Вечером этот веселый человек, придя с работы из церкви, взманил меня идти с ним в театр, где очень плохая провинциальная труппа разыгрывала Каменного гостя. И представление и обстановка были крайне незамысловаты, но меня они, однако, удовлетворяли или по крайней мере приводили в некоторый трепет; а Лаптев, который оказался большим театралом, по возвращении домой необыкновенно заинтересовал меня рассказами о столичных театрах и актерах, из которых он очень многих близко знал. От актеров он перескочил к певцам, от певцов к живописцам и скульпторам – и, рисуя одну за другою картины артистических нравов, увлек меня этим бытом до восхищения и восторга, выразившегося тем, что я вскочил с места и расцеловал его.

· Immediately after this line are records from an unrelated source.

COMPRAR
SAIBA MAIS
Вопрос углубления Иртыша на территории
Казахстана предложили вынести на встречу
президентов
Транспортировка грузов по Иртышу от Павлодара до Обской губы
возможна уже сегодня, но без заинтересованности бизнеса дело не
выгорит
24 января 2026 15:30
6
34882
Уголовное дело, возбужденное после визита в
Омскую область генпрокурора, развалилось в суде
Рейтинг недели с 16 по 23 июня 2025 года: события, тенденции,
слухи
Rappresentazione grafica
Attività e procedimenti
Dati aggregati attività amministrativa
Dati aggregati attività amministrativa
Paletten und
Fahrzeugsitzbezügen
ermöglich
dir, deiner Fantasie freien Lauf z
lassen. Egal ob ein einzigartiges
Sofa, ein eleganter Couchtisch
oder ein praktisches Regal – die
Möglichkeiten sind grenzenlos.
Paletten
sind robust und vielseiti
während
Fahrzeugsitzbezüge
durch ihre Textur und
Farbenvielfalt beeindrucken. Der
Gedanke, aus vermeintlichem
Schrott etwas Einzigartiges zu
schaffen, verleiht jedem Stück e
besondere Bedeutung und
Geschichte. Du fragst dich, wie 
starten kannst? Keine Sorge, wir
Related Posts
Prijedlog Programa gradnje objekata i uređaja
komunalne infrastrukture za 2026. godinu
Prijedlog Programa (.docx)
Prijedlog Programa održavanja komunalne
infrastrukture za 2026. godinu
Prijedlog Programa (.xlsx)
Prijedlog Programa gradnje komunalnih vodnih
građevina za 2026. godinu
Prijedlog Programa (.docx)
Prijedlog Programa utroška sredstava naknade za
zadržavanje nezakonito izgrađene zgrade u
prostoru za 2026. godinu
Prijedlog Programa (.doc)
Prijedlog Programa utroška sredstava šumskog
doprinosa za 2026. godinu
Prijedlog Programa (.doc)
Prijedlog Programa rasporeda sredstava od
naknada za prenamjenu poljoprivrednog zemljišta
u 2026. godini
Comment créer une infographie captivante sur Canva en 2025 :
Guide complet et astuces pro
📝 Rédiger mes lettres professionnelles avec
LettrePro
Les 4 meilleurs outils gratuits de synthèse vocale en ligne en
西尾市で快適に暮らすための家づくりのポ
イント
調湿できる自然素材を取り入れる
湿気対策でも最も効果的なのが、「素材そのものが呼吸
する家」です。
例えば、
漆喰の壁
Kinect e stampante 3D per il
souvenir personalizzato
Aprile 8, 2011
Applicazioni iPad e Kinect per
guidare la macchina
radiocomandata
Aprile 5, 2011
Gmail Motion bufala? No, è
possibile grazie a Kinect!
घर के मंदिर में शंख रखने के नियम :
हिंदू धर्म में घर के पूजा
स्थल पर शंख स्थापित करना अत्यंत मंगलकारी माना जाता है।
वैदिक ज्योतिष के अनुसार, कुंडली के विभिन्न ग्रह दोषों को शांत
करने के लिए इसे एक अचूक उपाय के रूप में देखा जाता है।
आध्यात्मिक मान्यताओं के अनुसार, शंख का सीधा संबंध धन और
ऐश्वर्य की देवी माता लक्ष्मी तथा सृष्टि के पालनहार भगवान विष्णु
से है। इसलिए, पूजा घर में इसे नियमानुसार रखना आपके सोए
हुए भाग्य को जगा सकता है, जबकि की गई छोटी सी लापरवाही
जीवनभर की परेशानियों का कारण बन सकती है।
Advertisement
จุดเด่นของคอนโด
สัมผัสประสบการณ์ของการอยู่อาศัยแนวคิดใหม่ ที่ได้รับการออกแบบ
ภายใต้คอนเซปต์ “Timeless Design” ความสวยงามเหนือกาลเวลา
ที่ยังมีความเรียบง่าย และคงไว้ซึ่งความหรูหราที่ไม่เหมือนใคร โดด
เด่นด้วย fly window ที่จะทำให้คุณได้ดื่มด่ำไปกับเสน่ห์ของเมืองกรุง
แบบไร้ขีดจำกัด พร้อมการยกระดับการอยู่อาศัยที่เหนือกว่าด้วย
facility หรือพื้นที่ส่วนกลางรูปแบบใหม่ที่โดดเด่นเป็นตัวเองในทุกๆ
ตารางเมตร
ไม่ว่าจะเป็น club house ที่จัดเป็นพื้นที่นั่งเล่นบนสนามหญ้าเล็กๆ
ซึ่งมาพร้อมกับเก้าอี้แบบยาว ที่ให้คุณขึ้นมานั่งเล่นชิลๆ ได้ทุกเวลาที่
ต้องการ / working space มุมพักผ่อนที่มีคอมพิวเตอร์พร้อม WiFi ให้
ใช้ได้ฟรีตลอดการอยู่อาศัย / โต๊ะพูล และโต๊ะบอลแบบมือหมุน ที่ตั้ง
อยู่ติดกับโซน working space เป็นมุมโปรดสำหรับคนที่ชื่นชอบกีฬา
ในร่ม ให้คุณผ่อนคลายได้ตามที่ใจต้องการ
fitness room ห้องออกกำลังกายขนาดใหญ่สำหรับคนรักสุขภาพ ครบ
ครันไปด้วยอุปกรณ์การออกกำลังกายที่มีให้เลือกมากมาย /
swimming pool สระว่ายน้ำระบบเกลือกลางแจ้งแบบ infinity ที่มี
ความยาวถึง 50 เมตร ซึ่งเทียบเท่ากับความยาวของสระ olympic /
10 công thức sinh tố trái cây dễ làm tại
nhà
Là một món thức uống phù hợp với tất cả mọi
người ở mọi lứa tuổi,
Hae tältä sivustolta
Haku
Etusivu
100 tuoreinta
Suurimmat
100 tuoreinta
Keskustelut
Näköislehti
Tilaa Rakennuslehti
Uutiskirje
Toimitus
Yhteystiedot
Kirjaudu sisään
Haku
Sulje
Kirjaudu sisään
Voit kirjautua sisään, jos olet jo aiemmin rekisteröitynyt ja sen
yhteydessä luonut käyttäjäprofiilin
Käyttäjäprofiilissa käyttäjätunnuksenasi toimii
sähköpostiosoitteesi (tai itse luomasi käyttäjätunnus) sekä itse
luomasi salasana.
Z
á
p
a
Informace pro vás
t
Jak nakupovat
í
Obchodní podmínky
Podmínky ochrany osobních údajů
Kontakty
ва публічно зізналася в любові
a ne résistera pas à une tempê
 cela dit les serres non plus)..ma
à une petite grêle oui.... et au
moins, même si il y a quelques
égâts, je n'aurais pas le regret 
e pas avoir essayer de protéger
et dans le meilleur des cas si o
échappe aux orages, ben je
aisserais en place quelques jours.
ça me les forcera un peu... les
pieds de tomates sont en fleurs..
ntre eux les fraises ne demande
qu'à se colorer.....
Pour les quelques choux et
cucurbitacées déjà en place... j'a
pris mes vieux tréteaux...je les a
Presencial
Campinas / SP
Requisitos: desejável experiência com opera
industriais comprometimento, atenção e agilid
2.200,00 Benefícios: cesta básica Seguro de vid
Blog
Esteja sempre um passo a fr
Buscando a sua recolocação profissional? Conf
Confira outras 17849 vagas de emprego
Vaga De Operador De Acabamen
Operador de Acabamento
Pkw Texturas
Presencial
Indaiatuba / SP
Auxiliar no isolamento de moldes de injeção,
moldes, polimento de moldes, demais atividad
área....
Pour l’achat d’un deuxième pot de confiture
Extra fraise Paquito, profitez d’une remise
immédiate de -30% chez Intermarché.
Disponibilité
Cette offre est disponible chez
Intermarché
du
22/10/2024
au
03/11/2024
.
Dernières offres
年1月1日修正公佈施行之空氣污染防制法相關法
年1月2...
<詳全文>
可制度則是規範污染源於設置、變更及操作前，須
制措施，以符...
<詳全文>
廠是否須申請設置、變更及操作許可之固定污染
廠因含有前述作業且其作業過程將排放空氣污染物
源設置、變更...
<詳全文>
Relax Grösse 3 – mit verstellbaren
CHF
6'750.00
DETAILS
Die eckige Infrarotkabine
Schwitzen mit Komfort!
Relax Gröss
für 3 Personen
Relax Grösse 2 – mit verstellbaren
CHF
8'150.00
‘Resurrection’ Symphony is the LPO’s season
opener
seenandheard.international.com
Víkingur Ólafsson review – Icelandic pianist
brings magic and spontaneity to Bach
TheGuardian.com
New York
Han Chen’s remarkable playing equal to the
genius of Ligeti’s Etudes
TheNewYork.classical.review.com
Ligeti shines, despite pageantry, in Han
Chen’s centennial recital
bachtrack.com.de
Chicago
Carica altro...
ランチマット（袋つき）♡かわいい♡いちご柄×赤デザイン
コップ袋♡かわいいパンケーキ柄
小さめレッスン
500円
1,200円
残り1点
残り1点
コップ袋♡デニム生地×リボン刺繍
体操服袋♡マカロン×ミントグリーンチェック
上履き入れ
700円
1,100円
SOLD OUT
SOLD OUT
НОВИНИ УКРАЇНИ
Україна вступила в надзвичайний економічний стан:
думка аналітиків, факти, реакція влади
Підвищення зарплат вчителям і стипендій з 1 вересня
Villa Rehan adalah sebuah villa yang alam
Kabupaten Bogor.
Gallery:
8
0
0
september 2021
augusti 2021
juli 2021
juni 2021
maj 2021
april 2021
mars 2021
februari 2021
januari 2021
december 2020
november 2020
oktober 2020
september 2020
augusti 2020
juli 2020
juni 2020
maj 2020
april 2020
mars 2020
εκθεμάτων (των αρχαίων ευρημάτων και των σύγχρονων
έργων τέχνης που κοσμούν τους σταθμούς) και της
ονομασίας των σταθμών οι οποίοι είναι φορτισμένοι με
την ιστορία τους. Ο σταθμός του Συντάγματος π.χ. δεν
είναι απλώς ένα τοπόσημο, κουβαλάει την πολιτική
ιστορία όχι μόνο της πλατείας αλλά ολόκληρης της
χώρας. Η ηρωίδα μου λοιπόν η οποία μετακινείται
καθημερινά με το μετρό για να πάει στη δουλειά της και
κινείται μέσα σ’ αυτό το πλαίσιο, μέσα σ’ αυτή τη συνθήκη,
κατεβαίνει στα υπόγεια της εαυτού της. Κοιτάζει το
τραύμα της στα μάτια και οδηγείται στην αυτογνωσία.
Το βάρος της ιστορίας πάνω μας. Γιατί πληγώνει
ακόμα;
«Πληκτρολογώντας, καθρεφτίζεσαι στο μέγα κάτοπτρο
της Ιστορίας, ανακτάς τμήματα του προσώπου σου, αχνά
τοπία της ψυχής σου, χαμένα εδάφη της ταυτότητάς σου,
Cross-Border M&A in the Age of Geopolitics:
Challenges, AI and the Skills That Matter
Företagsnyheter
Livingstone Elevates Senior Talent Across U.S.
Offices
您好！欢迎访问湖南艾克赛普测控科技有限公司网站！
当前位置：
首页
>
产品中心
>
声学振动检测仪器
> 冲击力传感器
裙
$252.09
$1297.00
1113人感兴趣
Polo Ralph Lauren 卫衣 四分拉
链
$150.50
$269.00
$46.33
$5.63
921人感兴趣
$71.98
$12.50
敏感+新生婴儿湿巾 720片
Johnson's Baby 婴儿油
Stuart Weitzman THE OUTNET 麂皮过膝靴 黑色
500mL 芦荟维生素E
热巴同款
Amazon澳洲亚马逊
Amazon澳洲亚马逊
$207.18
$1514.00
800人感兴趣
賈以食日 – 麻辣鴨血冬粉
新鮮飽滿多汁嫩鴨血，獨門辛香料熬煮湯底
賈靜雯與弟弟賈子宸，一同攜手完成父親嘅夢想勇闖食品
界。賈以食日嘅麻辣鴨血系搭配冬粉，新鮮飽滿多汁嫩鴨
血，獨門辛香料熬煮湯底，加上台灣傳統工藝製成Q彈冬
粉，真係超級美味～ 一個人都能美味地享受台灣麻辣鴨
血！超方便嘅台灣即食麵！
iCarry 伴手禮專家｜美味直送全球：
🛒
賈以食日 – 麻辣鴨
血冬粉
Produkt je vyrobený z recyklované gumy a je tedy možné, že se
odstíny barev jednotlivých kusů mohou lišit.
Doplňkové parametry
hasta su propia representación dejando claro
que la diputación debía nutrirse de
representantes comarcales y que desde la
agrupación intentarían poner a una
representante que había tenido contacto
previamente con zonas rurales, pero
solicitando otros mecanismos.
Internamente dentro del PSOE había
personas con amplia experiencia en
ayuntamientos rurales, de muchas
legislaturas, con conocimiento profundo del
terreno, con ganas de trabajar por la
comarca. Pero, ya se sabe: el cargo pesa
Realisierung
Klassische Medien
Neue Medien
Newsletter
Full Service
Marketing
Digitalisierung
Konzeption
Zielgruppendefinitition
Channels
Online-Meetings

Он мне казался умен и прекрасен: чуя в нем биение пульса, присущее художественной натуре, я ощутил в своей душе ближайшее родство с ним – родство и согласие, каких не ощущал до сих пор ни с кем, не исключая maman, Христи и профессора Альтанского.

«Гармония – вот жизнь; постижение прекрасного душою и сердцем – вот что лучше всего на свете!» – повторял я его последние слова, с которыми он вышел из моей комнаты, – и с этим заснул, и спал, видя себя во сне чуть не Апеллесом или Праксителем, перед которым все девы и юные жены стыдливо снимали покрывала, обнажая красы своего тела; они были обвиты плющом и гирляндами свежих цветов и держали кто на голове, кто на упругих плечах храмовые амфоры, чтобы под тяжестью их отчетливее обозначалися линии стройного стана – и все это затем, чтобы я, величайший художник, увенчанный миртом и розой, лучше бы мог передать полотну их чаровничью прелесть.

О юность! о юность благая! зачем твои сны уходят вместе с тобою? Зачем не повторяются они, такие чистые и прекрасные, вдохновляющие, как этот сон, после которого я уже не мог уснуть в эту ночь, встал рано и, выйдя на коридор, увидал моего Лаптева. Он стоял и умывался перед глиняным умывальником и, кивнув мне головою, спросил:

– Или не поспалось?

– Да, не поспалось, – отвечал я, – мне приснился хороший сон, и заспать его не хочется.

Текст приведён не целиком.